Four hundred "Preobrazhentsev", "Izmailovtsy" and "Semenovtsy", fairly warmed up by vodka and unrealizable hopes to eradicate everything foreign, welcomed the former German princess as an Orthodox Russian empress as a "mother"! In the Kazan Cathedral, Catherine II read out the Manifesto about her accession, written by Count Nikita Ivanovich Panin, where it was reported that due to the severe mental disorder of Peter III, reflected in his frantic republican aspirations, she was forced to accept state power into your own hands. The Manifesto contained a hint that after the coming of age of her son Paul, she would resign. Catherine managed to read this paragraph so indistinctly that no one in the jubilant crowd really heard anything. As always, the troops willingly and cheerfully swore allegiance to the new empress and rushed to the barrels of beer and vodka previously placed in the doorways. Only the Horse Guards Regiment tried to break through to the Nevsky, but on the bridges, wheel to wheel, cannons were placed tightly under the command of the zalmeister (lieutenant) of the guards artillery and the lover of the new empress, Grigory Grigoryevich Orlov, who vowed to lose his life, but not to let him disrupt the coronation. It turned out to be impossible to break through the artillery positions without the help of the infantry, and the horse guards retreated. For his feat in the name of his beloved, Orlov received the title of count, the title of senator and the rank of adjutant general.

In the evening of the same day, 20,000 cavalry and infantry, led by Empress Catherine II, dressed in the uniform of a colonel of the Preobrazhensky Regiment, moved to Oranienbaum to overthrow the legitimate descendant of the Romanovs. Peter III simply had nothing to defend against this huge army. He had to silently sign the act of renunciation, arrogantly extended by his wife straight from the saddle. On the maid of honor, Countess Elizaveta Vorontsova, the Izmaylovo soldiers tore her ball gown into tatters, and his goddaughter, the young princess Vorontsova-Dashkova, boldly shouted to Peter in the face: “So, godfather, don’t be rude to your wife in the future!” The deposed emperor sadly replied: “My child, it does not hurt you to remember that driving bread and salt with honest fools like your sister and I is much safer than with great wise men who squeeze the juice from a lemon and throw the peel under their feet.”

The next day, Peter III was already under house arrest in Ropsha. He was allowed to live there with his beloved dog, a Negro servant and a violin. He only had a week to live. He managed to write to Catherine II two notes with a plea for mercy and a request to let him go to England together with Elizabeth Vorontsova, ending with the words “I hope for your generosity that you will not leave me without food according to the Christian model”, signed “your devoted lackey”.

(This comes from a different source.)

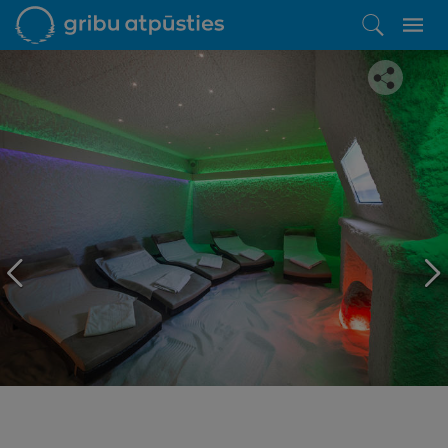
Iepatikās šis piedāvājums?
Līdz brīnišķīgai atpūtai atlikuši tikai daži soļi
PĒRKU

On Saturday, July 6, Peter III was killed during card game by their voluntary jailers Alexei Orlov and Prince Fyodor Baryatinsky. Guardsmen Grigory Potemkin and Platon Zubov, who were privy to the plans of the conspiracy and witnessed the bullying of the disgraced emperor, carried the guard incessantly, but they were not hindered. In the morning Orlov wrote in a drunken handwriting, swaying from insomnia, probably right on the flag officer’s drum, a note to “our All-Russian mother” Catherine II, in which he said that “our freak is very sick, no matter how he died today.”

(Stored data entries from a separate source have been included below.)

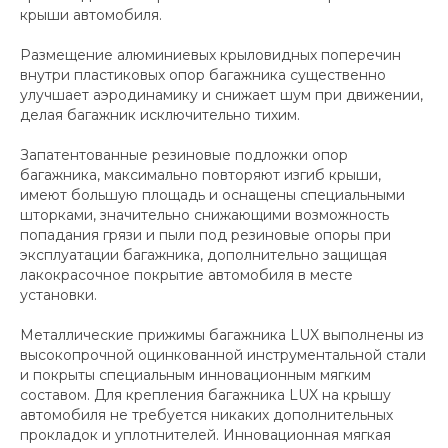
крыши автомобиля.
Размещение алюминиевых крыловидных поперечин
внутри пластиковых опор багажника существенно
улучшает аэродинамику и снижает шум при движении,
делая багажник исключительно тихим.
Запатентованные резиновые подложки опор
багажника, максимально повторяют изгиб крыши,
имеют большую площадь и оснащены специальными
шторками, значительно снижающими возможность
попадания грязи и пыли под резиновые опоры при
эксплуатации багажника, дополнительно защищая
лакокрасочное покрытие автомобиля в месте
установки.
Металлические прижимы багажника LUX выполнены из
высокопрочной оцинкованной инструментальной стали
и покрыты специальным инновационным мягким
составом. Для крепления багажника LUX на крышу
автомобиля не требуется никаких дополнительных
прокладок и уплотнителей. Инновационная мягкая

The fate of Pyotr Fedorovich was a foregone conclusion, all he needed was a pretext. And Orlov accused Peter of distorting the map, to which he shouted indignantly: "Who are you talking to, serf?!" An exact terrible blow followed in the throat with a fork, and with a wheeze, the former emperor fell back. Orlov was taken aback, but the resourceful Prince Baryatinsky immediately tightly tied the throat of the dying man with a silk Holstein scarf, so much so that the blood did not drain from the head and baked under the skin of the face.

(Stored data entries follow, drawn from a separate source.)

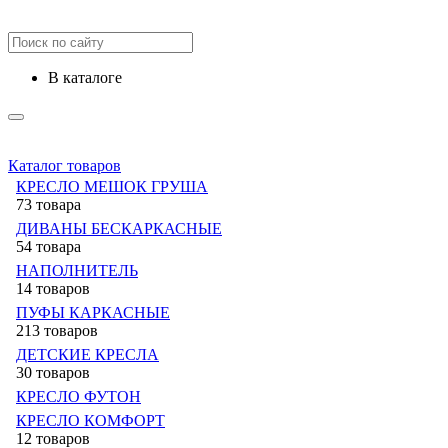
в каталоге
Каталог товаров
КРЕСЛО МЕШОК ГРУША
73 товара
ДИВАНЫ БЕСКАРКАСНЫЕ
54 товара
НАПОЛНИТЕЛЬ
14 товаров
ПУФЫ КАРКАСНЫЕ
213 товаров
ДЕТСКИЕ КРЕСЛА
30 товаров
КРЕСЛО ФУТОН
КРЕСЛО КОМФОРТ
12 товаров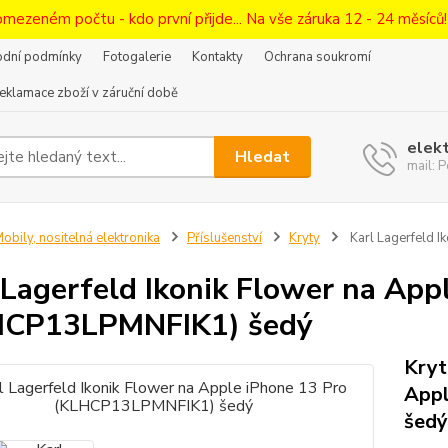
omezeném počtu - kdo první přijde... Na vše záruka 12 - 24 měsíců
dní podmínky
Fotogalerie
Kontakty
Ochrana soukromí
eklamace zboží v záruční době
elek
Hledat
mail:
obily, nositelná elektronika
Příslušenství
Kryty
Karl Lagerfeld 
 Lagerfeld Ikonik Flower na App
HCP13LPMNFIK1) šedý
Kryt
App
šedý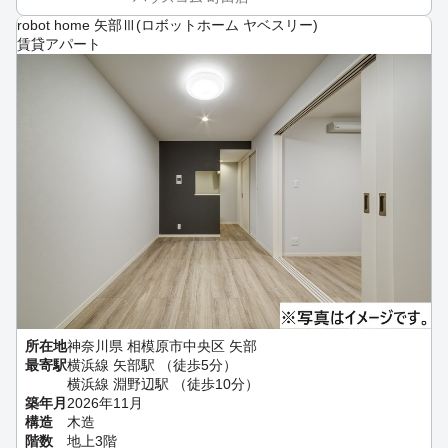
robot home 矢部Ⅲ(ロボットホーム ヤベスリー)
賃貸アパート
所在地
神奈川県 相模原市中央区 矢部
最寄駅
横浜線 矢部駅 （徒歩5分）
横浜線 淵野辺駅 （徒歩10分）
築年月
2026年11月
構造
木造
階数
地上3階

Later, Alexei Orlov, who had sobered up, wrote a detailed report to Catherine II, in which he pleaded guilty to the death of Peter III: “Mother merciful Empress! How can I explain, describe what happened: you will not believe your faithful slave. But as before God I will tell the truth. Mother! I am ready to go to my death, but I myself do not know how this trouble happened. We died when you do not have mercy. Mother - he is not in the world. But no one thought of this, and how can we think of raising our hands against the sovereign! But disaster struck. He argued at the table with Prince Fyodor Boryatinsky; before we [with Sergeant Potemkin] had time to separate them, he was already gone. We ourselves do not remember what we did, but we are all guilty and worthy of execution. Have mercy on me for my brother. I brought you a confession, and there is nothing to look for. Forgive me or tell me to finish soon. The light is not sweet - they angered you and ruined your souls forever.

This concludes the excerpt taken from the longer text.